Sample analyzes the complex practice of self-portrait

A game of mirrors in which the visitor is confronted with his own image precedes the tour of I cry when the rice burns: Self-portrait and self-narrative in the SHCP collectionscollective exhibition mounted in the institution’s Art Gallery. Below you can see how 37 artists, from different generations, styles and historical moments, have seen themselves or their surroundings.

The taste for self-portraits is a common theme among artists. The way you look at yourself takes on different nuances. Francisco Toledo (1940-2019) was never complacent with his image, as can be seen in the two graphs and a drawing of his authorship included in the exhibition. The features of Marysole Worner Baz (1936-2014), in turn, are barely perceived due to the dark tones of Yomixed on paper from 2006. Nahum B. Zenil (1947), always the main character of his production, in oil Delirium (1992) is shown naked, from the front, in a state of vulnerability. Other artists, such as Germán Venegas (1959) in an ink on paper from 2006, are kinder to himself.

The earliest work in the exhibition is The painter (1947), oil painting by Raúl Anguiano, founder of the Payment in Kind program with figures such as David Alfaro Siqueiros, Rufino Tamayo, Adolfo Best Mauguard and José Chávez Morado. The most recent piece is the linocut my breakfast (2023), by Carmen Alarcón. Another early work is Self-portrait (1956), oil by Antonio Ruiz The Corcito (1892-1964).

Other artists in the exhibition are Alejandro Colunga, José Luis Cuevas, Maru de la Garza, Magali Lara, Marisa Lara, Gabriel de la Mora, Darío Ortiz, Carla Rippey and Vlady. The techniques used vary between painting, sculpture, graphics, drawing, photography and ceramics.

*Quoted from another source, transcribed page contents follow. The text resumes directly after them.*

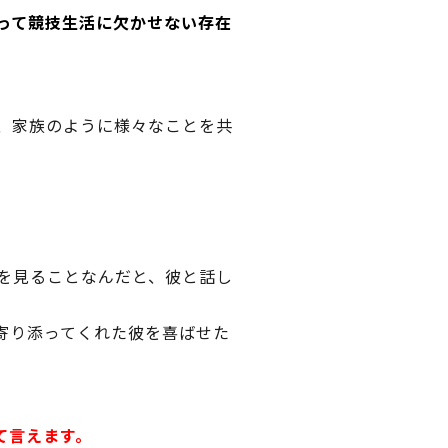
って競技生活に欠かせない存在
、家族のように様々なことを共
を見ることなんだと、彼と話し
寄り添ってくれた彼を喜ばせた
て言えます。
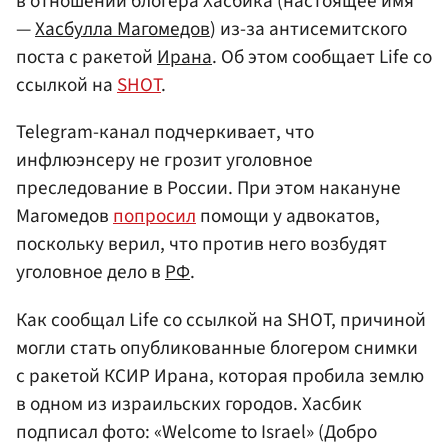
в отношении блогера Хасбика (настоящее имя
—
Хасбулла Магомедов
) из-за антисемитского
поста с ракетой
Ирана
. Об этом сообщает Life со
ссылкой на
SHOT
.
Telegram-канал подчеркивает, что
инфлюэнсеру не грозит уголовное
преследование в России. При этом накануне
Магомедов
попросил
помощи у адвокатов,
поскольку верил, что против него возбудят
уголовное дело в
РФ
.
Как сообщал Life со ссылкой на SHOT, причиной
могли стать опубликованные блогером снимки
с ракетой КСИР Ирана, которая пробила землю
в одном из израильских городов. Хасбик
подписал фото: «Welcome to Israel» (Добро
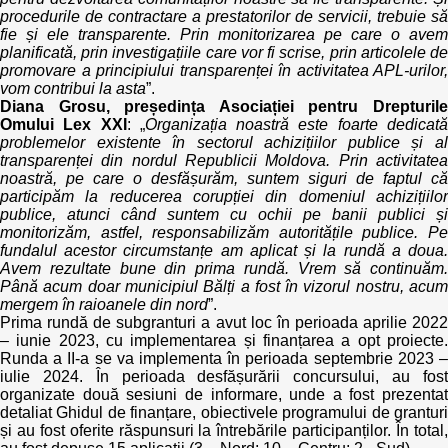
procedurile de contractare a prestatorilor de servicii, trebuie să
fie și ele transparente. Prin monitorizarea pe care o avem
planificată, prin investigațiile care vor fi scrise, prin articolele de
promovare a principiului transparenței în activitatea APL-urilor,
vom contribui la asta
”.
Diana Grosu, președința Asociației pentru Drepturile
Omului Lex XXI
: „
Organizația noastră este foarte dedicat
problemelor existente în sectorul achizițiilor publice și al
transparenței din nordul Republicii Moldova. Prin activitatea
noastră, pe care o desfășurăm, suntem siguri de faptul că
participăm la reducerea corupției din domeniul achizițiilor
publice, atunci când suntem cu ochii pe banii publici și
monitorizăm, astfel, responsabilizăm autoritățile publice. Pe
fundalul acestor circumstanțe am aplicat și la rundă a doua.
Avem rezultate bune din prima rundă. Vrem să continuăm.
Până acum doar municipiul Bălți a fost în vizorul nostru, acum
mergem în raioanele din nord
”.
Prima rundă de subgranturi a avut loc în perioada aprilie 2022
– iunie 2023, cu implementarea și finanțarea a opt proiecte.
Runda a II-a se va implementa în perioada septembrie 2023 –
iulie 2024. În perioada desfășurării concursului, au fost
organizate două sesiuni de informare, unde a fost prezentat
detaliat Ghidul de finanțare, obiectivele programului de granturi
și au fost oferite răspunsuri la întrebările participanților. În total,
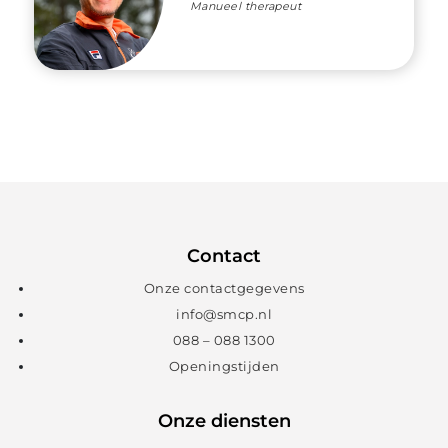
Manueel therapeut
Contact
Onze contactgegevens
info@smcp.nl
088 – 088 1300
Openingstijden
Onze diensten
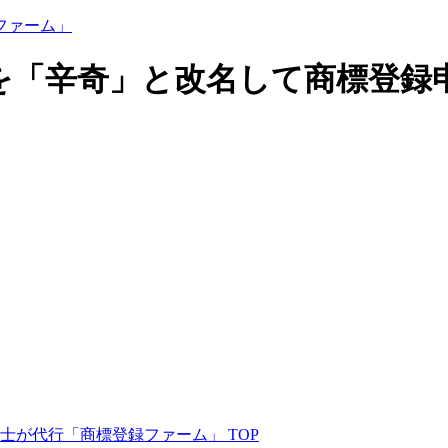
「辛奇」と改名して商標登録申請
が代行「商標登録ファーム」 TOP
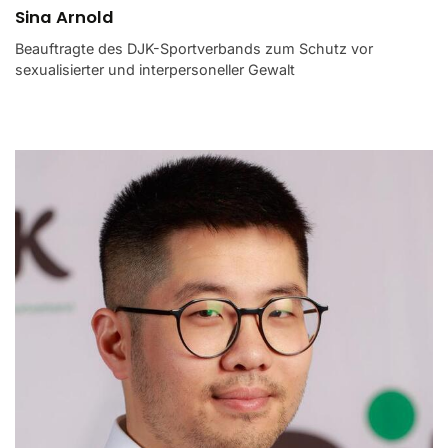
Sina Arnold
Beauftragte des DJK-Sportverbands zum Schutz vor
sexualisierter und interpersoneller Gewalt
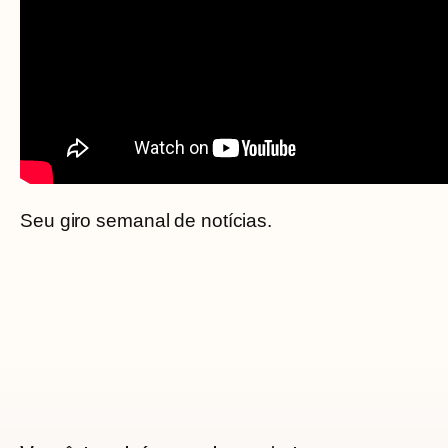
Seu giro semanal de notícias.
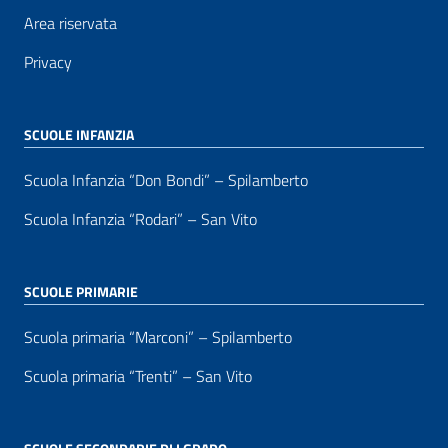
Area riservata
Privacy
SCUOLE INFANZIA
Scuola Infanzia “Don Bondi” – Spilamberto
Scuola Infanzia “Rodari” – San Vito
SCUOLE PRIMARIE
Scuola primaria “Marconi” – Spilamberto
Scuola primaria “Trenti” – San Vito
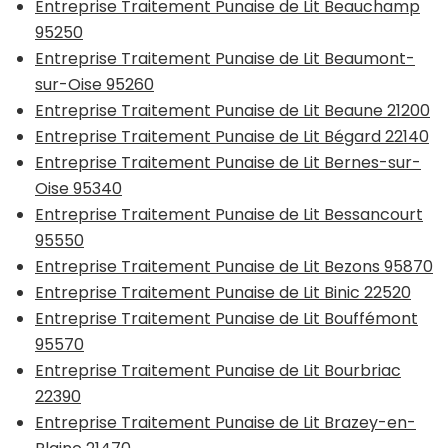
Entreprise Traitement Punaise de Lit Beauchamp
95250
Entreprise Traitement Punaise de Lit Beaumont-
sur-Oise 95260
Entreprise Traitement Punaise de Lit Beaune 21200
Entreprise Traitement Punaise de Lit Bégard 22140
Entreprise Traitement Punaise de Lit Bernes-sur-
Oise 95340
Entreprise Traitement Punaise de Lit Bessancourt
95550
Entreprise Traitement Punaise de Lit Bezons 95870
Entreprise Traitement Punaise de Lit Binic 22520
Entreprise Traitement Punaise de Lit Bouffémont
95570
Entreprise Traitement Punaise de Lit Bourbriac
22390
Entreprise Traitement Punaise de Lit Brazey-en-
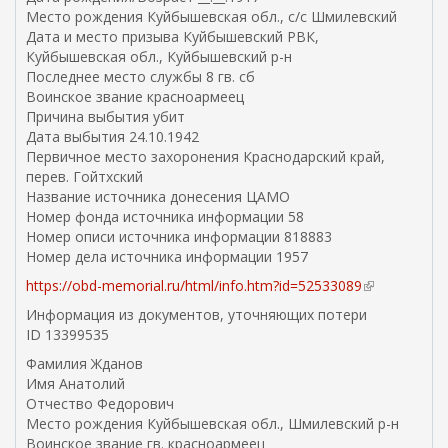
Место рождения Куйбышевская обл., с/с Шмилевский
Дата и место призыва Куйбышевский РВК,
Куйбышевская обл., Куйбышевский р-н
Последнее место службы 8 гв. сб
Воинское звание красноармеец
Причина выбытия убит
Дата выбытия 24.10.1942
Первичное место захоронения Краснодарский край,
перев. Гойтхский
Название источника донесения ЦАМО
Номер фонда источника информации 58
Номер описи источника информации 818883
Номер дела источника информации 1957
https://obd-memorial.ru/html/info.htm?id=52533089
(
в
Информация из документов, уточняющих потери
н
ID 13399535
е
Фамилия Жданов
ш
Имя Анатолий
н
Отчество Федорович
я
Место рождения Куйбышевская обл., Шмилевский р-н
я
Воинское звание гв. красноармеец
с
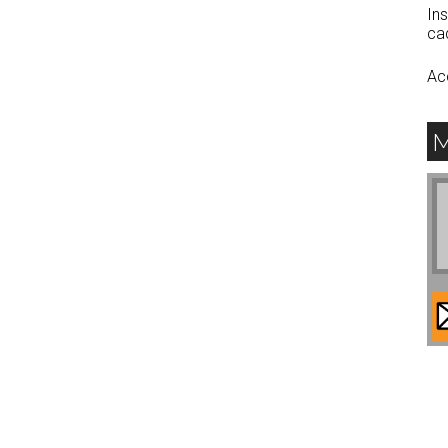
Ins
cad
Acc
M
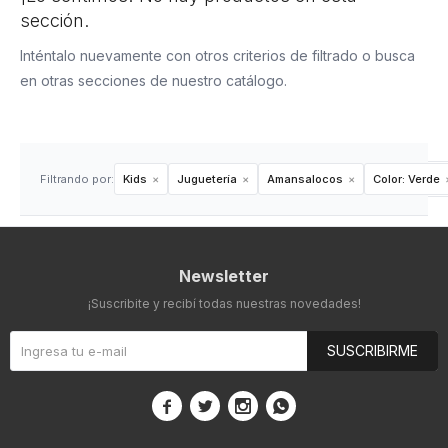
sección.
Inténtalo nuevamente con otros criterios de filtrado o busca
en otras secciones de nuestro catálogo.
Filtrando por:
Kids
Juguetería
Amansalocos
Color:
Verde
Newsletter
¡Suscribite y recibí todas nuestras novedades!
SUSCRIBIRME




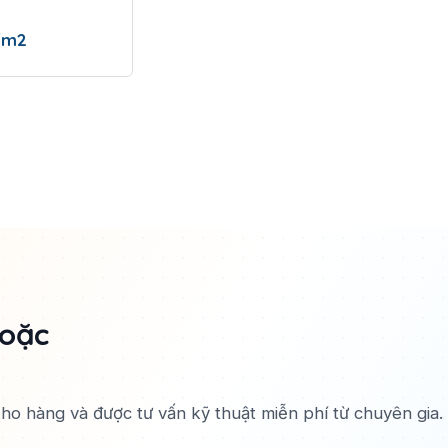
/m2
hoặc
 kho hàng và được tư vấn kỹ thuật miễn phí từ chuyên gia.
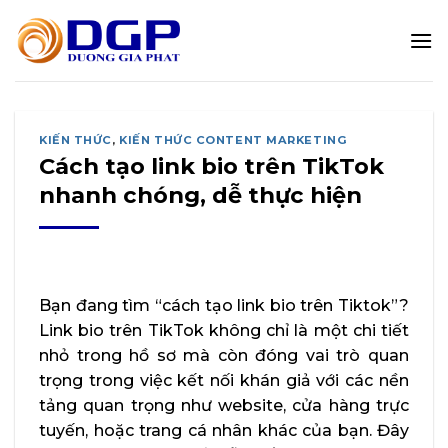
Bỏ
qua
nội
dung
KIẾN THỨC
,
KIẾN THỨC CONTENT MARKETING
Cách tạo link bio trên TikTok
nhanh chóng, dễ thực hiện
Bạn đang tìm “cách tạo link bio trên Tiktok”?
Link bio trên TikTok không chỉ là một chi tiết
nhỏ trong hồ sơ mà còn đóng vai trò quan
trọng trong việc kết nối khán giả với các nền
tảng quan trọng như website, cửa hàng trực
tuyến, hoặc trang cá nhân khác của bạn. Đây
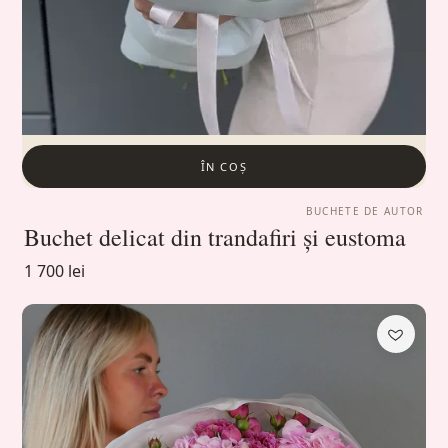
ÎN COȘ
BUCHETE DE AUTOR
Buchet delicat din trandafiri și eustoma
1 700 lei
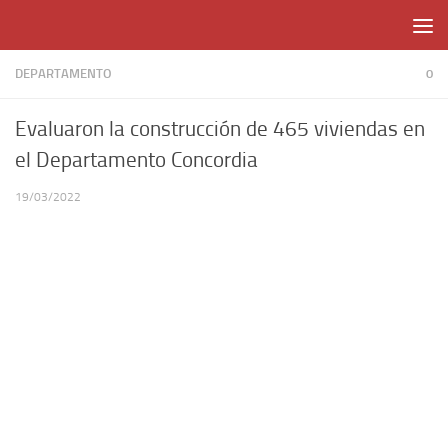
Skip to content
DEPARTAMENTO
0
Evaluaron la construcción de 465 viviendas en
el Departamento Concordia
19/03/2022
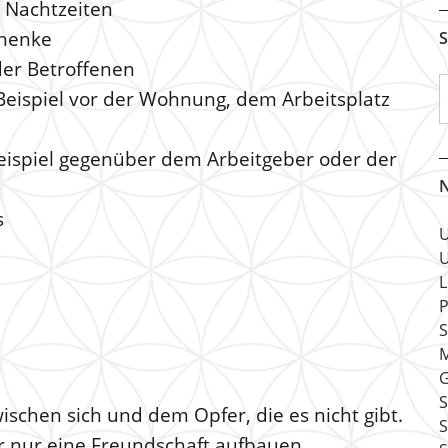
d Nachtzeiten
chenke
S
er Betroffenen
Beispiel vor der Wohnung, dem Arbeitsplatz
eispiel gegenüber dem Arbeitgeber oder der
N
s
U
U
L
P
S
M
G
S
ischen sich und dem Opfer, die es nicht gibt.
 nur eine Freundschaft aufbauen.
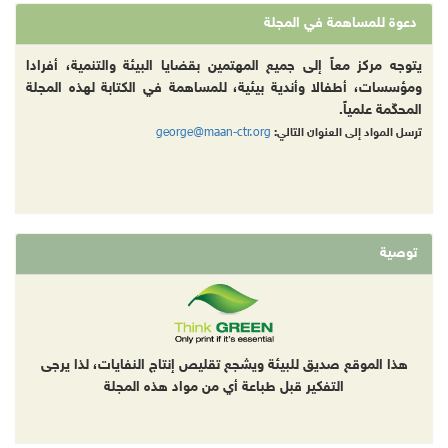
دعوة للمساهمة في المجلة
يتوجه مركز معاً إلى جميع المهتمين بقضايا البيئة والتنمية، أفرادا
ومؤسسات، أطفالا وأندية بيئية، للمساهمة في الكتابة لهذه المجلة
المحكّمة علمياً.
george@maan-ctr.org
ترسل المواد إلى العنوان التالي:
توصية
هذا الموقع صديق للبيئة ويشجع تقليص إنتاج النفايات، لذا يرجى
التفكير قبل طباعة أي من مواد هذه المجلة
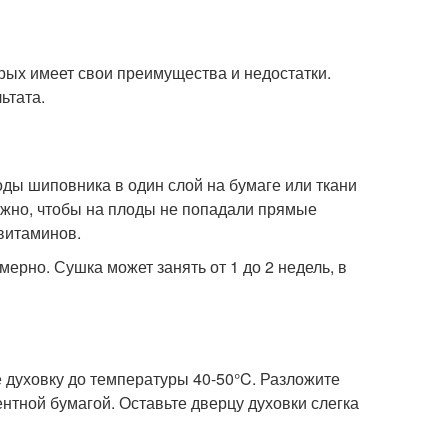
рых имеет свои преимущества и недостатки.
ьтата.
ды шиповника в один слой на бумаге или ткани
Важно, чтобы на плоды не попадали прямые
 витаминов.
рно. Сушка может занять от 1 до 2 недель, в
 духовку до температуры 40-50°C. Разложите
нтной бумагой. Оставьте дверцу духовки слегка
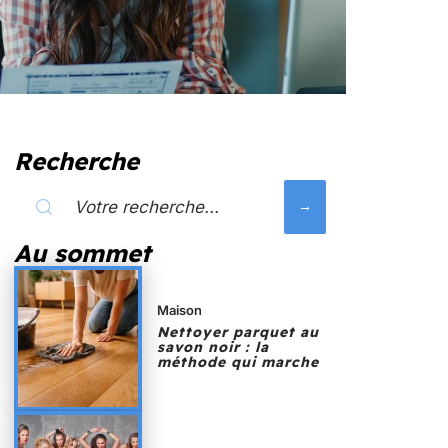
Recherche
Au sommet
Maison
Nettoyer parquet au
savon noir : la
méthode qui marche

Con Self-portrait and self-narrative The 2026 exhibition cycle of the General Directorate of the Conservatorship of the National Palace and Cultural Heritage (DGCPNPC), of the Ministry of Finance and Public Credit (SHCP) begins. The phrase “I cry when the rice burns” comes from a poem by Rosario Castellanos, precisely titled Self-portrait. In the gallery, the public will be able to hear the poem in the author’s voice thanks to UNAM’s Live Voice series.

I play with the mirror

According to Alicia Muñoz Cota, director of Museums, Venues and Exhibitions of the DGCPNPC, this is a topic that is being worked on and exhibited as such for the first time in the SHCP collections. A self-portrait can be many things, “the projection of yourself before yourself, also a reinterpretation, or how you perceive yourself as opposed to how others see you. It is a game with the mirror, that is why the exhibition opens with a set of these objects of different shapes and sizes, because it is an exercise in self-confrontation that, suddenly, goes through this path of art,” he points out.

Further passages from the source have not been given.